旧地重游,他忽然明白了一个事实:无论如何,他将永远深爱着她,高三时候的她!那个她是他永远的恋人,至死与他相伴!
……
“梦后楼台高锁,
酒醒帘幕低垂,
去年春恨却来时;
落花人独立,
微雨燕双飞。
记得小苹初见,
两重心字罗衣。
琵琶弦上说相思;
当时明月在,
曾照彩云归。”
肖振喃喃念诵,心如死灰。
“妾发初覆额,折花门前剧。
郎骑竹马来,绕床弄青梅。
同居长干里,两小未嫌猜。
十四为君妇,羞颜未尝开。
低头向暗壁,千唤不一回。
十五始展眉,愿同尘与灰。
……”
项海最喜欢李白的这首《长干行》,他说这首诗高度概括了他和秀梅的爱情。
两人的父亲是光屁股的朋友,成家后依然亲如兄弟。
秀梅早项海一个多月出生。一看是女娃,王父就对项父说:“如果弟妹家添个小子,我这闰女就是你儿媳妇了。”项父大喜,当即指着妻子的大肚子说:“就冲你这句话,也得生个小子。”
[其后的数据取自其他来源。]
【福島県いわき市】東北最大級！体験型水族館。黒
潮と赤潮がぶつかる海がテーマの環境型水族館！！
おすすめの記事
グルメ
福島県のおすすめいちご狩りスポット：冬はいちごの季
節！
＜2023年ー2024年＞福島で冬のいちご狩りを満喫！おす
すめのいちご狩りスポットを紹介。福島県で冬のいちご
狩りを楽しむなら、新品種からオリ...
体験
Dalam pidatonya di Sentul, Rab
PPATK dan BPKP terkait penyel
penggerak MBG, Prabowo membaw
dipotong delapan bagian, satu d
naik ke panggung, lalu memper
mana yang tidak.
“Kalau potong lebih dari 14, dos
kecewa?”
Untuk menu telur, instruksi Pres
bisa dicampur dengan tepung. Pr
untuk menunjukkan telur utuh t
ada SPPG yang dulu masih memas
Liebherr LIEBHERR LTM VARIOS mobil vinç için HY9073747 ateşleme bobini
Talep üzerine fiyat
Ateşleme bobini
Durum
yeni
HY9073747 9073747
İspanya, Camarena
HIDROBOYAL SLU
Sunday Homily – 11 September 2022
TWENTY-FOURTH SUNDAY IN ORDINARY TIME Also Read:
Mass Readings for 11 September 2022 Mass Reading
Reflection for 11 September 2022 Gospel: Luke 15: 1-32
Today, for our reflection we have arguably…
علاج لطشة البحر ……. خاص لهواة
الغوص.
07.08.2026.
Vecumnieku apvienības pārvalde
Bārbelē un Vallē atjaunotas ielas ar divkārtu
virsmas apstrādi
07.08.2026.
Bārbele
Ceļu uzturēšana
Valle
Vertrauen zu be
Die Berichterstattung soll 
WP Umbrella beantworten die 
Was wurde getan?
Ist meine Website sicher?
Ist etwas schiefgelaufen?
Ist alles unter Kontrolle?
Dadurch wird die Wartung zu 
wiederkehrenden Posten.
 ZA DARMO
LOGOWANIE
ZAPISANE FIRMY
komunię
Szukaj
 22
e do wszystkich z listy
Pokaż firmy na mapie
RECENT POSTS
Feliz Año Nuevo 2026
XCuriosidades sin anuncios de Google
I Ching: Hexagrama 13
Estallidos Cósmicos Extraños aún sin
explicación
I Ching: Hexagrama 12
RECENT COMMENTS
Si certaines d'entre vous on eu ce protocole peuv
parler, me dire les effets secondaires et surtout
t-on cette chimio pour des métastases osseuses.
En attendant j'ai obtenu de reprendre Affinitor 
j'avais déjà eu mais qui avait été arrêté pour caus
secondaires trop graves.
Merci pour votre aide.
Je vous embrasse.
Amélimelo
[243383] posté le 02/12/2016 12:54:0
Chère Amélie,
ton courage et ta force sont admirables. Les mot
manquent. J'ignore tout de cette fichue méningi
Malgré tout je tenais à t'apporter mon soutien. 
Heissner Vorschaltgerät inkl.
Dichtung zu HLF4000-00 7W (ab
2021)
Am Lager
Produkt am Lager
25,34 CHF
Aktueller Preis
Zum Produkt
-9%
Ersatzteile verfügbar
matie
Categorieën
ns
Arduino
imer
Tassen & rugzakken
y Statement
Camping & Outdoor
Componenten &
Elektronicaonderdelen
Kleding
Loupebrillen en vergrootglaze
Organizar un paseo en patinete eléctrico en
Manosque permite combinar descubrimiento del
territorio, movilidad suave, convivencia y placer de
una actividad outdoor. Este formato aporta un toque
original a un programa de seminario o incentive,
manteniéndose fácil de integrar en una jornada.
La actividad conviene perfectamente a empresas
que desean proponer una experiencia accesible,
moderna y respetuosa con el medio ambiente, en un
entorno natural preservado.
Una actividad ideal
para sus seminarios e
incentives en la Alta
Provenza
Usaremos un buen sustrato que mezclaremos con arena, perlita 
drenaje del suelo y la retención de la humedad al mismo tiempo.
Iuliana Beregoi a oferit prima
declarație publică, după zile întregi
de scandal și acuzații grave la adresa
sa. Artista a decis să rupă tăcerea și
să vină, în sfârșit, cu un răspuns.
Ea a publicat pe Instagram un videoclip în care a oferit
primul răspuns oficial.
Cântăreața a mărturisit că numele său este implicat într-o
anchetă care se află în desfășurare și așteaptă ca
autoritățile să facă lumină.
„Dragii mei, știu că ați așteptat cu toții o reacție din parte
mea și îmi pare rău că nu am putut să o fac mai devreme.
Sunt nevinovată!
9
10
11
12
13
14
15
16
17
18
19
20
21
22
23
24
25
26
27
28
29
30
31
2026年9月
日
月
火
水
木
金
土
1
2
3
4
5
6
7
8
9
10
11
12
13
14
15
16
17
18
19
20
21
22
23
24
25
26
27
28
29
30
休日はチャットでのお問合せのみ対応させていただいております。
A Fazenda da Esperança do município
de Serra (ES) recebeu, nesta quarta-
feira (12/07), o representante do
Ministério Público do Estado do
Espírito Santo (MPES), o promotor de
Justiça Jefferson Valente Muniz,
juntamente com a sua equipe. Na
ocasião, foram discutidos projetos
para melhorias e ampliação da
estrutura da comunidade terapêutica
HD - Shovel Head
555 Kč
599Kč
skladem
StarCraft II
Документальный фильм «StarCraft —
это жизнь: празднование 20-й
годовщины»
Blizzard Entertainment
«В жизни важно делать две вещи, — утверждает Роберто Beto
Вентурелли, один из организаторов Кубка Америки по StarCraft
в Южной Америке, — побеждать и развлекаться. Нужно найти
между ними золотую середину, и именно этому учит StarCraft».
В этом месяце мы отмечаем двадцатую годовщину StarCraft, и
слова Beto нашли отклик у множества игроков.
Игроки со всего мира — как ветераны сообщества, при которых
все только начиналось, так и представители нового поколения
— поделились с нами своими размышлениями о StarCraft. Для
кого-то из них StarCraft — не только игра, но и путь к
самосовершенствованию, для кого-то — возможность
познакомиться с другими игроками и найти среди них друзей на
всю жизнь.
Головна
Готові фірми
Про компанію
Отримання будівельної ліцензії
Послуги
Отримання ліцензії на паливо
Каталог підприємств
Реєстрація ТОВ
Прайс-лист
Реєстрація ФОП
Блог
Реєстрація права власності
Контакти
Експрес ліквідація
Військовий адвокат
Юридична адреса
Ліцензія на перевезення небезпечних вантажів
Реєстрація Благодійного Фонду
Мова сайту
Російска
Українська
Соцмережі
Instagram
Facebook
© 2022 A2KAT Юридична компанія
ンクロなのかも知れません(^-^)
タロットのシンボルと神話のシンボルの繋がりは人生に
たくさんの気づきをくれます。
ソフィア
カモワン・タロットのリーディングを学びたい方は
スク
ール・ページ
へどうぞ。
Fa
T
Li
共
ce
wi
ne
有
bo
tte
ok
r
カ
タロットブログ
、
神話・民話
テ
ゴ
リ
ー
天遂人愿,项海“呱呱”坠地了。王父乐哈哈地摸了一下项海的“小酒壶”说:“女婿呀,我这后辈子可就指望你了。”两家人哈哈一笑,自此关系更不一般。
项母奶水不足,小项海饿得“哇哇”直哭。王母则奶水淋漓,喂完秀梅后,奶子还涨得鼓鼓的。这可便宜了小项海,他拱进王母的怀里大吃特吃。王母嫌抱来抱去的挺麻烦,索性把项海抱到家里去了,只要一哭,解开怀就喂,反把秀梅冷落了。几个月下来,项海胖如小猪,秀梅却瘦小枯干。项海的父母感动得泪水汪汪。
项海快周岁时,远远看见王母,还撅着屁股,“娘,娘!”地叫着,爬过去拱到怀里要奶吃。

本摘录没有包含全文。